- **WHAT THE EXERCISE ASKS**
Transcribe the whole listing below without changing a word, but leave out every image.

- **INFORMATION**
+--
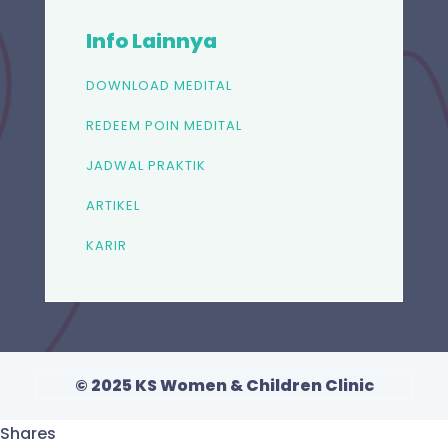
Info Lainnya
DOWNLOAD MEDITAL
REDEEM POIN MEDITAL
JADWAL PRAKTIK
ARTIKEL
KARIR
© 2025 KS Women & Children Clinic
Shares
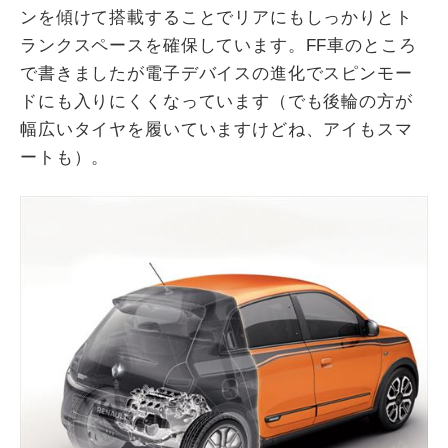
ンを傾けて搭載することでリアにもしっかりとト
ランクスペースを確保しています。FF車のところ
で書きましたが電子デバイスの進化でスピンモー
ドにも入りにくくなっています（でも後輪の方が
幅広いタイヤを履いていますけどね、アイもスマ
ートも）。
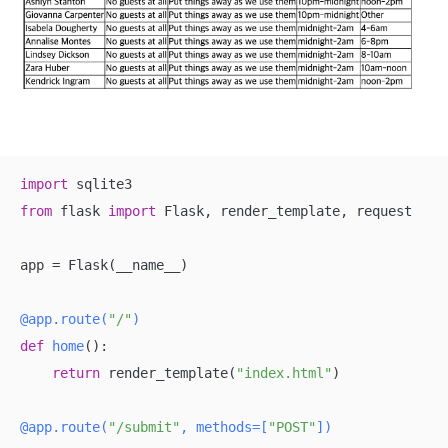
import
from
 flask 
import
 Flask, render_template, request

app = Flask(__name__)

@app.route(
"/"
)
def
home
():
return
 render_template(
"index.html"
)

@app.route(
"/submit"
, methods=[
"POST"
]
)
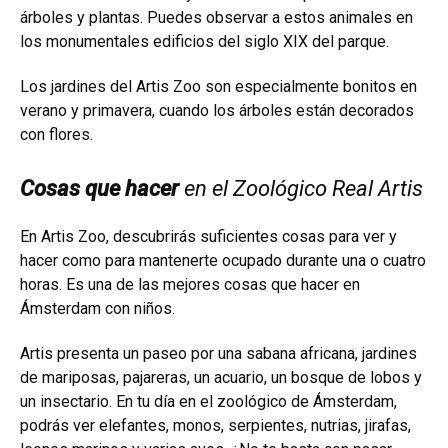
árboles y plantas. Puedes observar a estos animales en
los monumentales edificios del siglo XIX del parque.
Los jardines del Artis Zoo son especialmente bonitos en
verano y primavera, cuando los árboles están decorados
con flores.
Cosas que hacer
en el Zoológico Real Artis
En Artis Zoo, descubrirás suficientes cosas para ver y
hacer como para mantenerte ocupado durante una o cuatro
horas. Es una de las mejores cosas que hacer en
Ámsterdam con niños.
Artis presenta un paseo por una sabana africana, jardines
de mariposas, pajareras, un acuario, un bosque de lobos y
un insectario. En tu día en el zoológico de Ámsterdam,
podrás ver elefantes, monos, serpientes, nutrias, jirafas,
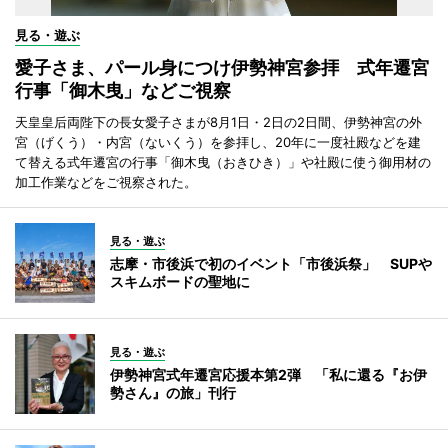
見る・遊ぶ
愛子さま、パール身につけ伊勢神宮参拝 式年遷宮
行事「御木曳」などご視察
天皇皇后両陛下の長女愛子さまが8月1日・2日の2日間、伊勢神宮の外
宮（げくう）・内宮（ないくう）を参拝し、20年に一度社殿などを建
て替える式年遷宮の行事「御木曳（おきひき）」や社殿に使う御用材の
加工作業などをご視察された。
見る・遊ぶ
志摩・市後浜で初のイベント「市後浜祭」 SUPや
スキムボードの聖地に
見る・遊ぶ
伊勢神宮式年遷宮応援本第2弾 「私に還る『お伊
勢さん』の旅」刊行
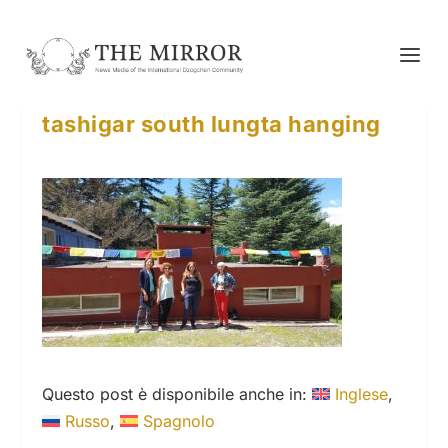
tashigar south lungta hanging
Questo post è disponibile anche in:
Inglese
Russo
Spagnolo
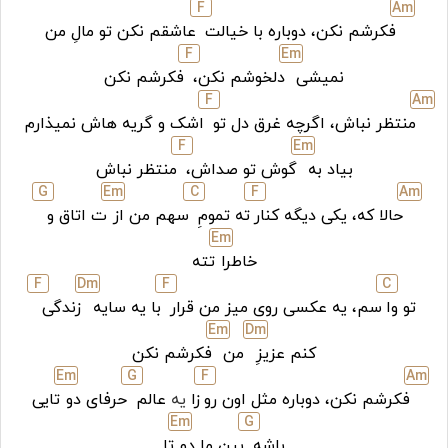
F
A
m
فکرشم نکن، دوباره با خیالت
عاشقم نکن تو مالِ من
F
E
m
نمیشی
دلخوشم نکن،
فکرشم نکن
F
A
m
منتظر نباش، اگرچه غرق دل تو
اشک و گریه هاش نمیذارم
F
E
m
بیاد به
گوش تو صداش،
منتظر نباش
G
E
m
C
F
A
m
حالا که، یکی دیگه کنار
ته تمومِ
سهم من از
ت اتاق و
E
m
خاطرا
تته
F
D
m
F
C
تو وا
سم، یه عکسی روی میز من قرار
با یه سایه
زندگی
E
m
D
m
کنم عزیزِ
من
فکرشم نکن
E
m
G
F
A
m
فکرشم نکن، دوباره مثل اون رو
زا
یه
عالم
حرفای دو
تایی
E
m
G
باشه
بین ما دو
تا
+--
- **TASK OUTPUT**
Info Lainnya
DOWNLOAD MEDITAL
REDEEM POIN MEDITAL
JADWAL PRAKTIK
ARTIKEL
KARIR
© 2025 KS Women & Children Clinic
Shares
ンを傾けて搭載することでリアにもしっかりとト
ランクスペースを確保しています。FF車のところ
で書きましたが電子デバイスの進化でスピンモー
ドにも入りにくくなっています（でも後輪の方が
幅広いタイヤを履いていますけどね、アイもスマ
ートも）。
import
from
 flask 
import
 Flask, render_template, request

app = Flask(__name__)

@app.route(
"/"
)
def
home
():
return
 render_template(
"index.html"
)

@app.route(
"/submit"
, methods=[
"POST"
]
)
árboles y plantas. Puedes observar a estos animales en
los monumentales edificios del siglo XIX del parque.
Los jardines del Artis Zoo son especialmente bonitos en
verano y primavera, cuando los árboles están decorados
con flores.
Cosas que hacer
en el Zoológico Real Artis
En Artis Zoo, descubrirás suficientes cosas para ver y
hacer como para mantenerte ocupado durante una o cuatro
horas. Es una de las mejores cosas que hacer en
Ámsterdam con niños.
Artis presenta un paseo por una sabana africana, jardines
de mariposas, pajareras, un acuario, un bosque de lobos y
un insectario. En tu día en el zoológico de Ámsterdam,
podrás ver elefantes, monos, serpientes, nutrias, jirafas,
見る・遊ぶ
愛子さま、パール身につけ伊勢神宮参拝 式年遷宮
行事「御木曳」などご視察
天皇皇后両陛下の長女愛子さまが8月1日・2日の2日間、伊勢神宮の外
宮（げくう）・内宮（ないくう）を参拝し、20年に一度社殿などを建
て替える式年遷宮の行事「御木曳（おきひき）」や社殿に使う御用材の
加工作業などをご視察された。
見る・遊ぶ
志摩・市後浜で初のイベント「市後浜祭」 SUPや
スキムボードの聖地に
見る・遊ぶ
伊勢神宮式年遷宮応援本第2弾 「私に還る『お伊
勢さん』の旅」刊行
tashigar south lungta hanging
Questo post è disponibile anche in:
Inglese
Russo
Spagnolo
F
A
m
فکرشم نکن، دوباره با خیالت
عاشقم نکن تو مالِ من
F
E
m
نمیشی
دلخوشم نکن،
فکرشم نکن
F
A
m
منتظر نباش، اگرچه غرق دل تو
اشک و گریه هاش نمیذارم
F
E
m
بیاد به
گوش تو صداش،
منتظر نباش
G
E
m
C
F
A
m
حالا که، یکی دیگه کنار
ته تمومِ
سهم من از
ت اتاق و
E
m
خاطرا
تته
F
D
m
F
C
تو وا
سم، یه عکسی روی میز من قرار
با یه سایه
زندگی
E
m
D
m
کنم عزیزِ
من
فکرشم نکن
E
m
G
F
A
m
فکرشم نکن، دوباره مثل اون رو
زا
یه
عالم
حرفای دو
تایی
E
m
G
باشه
بین ما دو
تا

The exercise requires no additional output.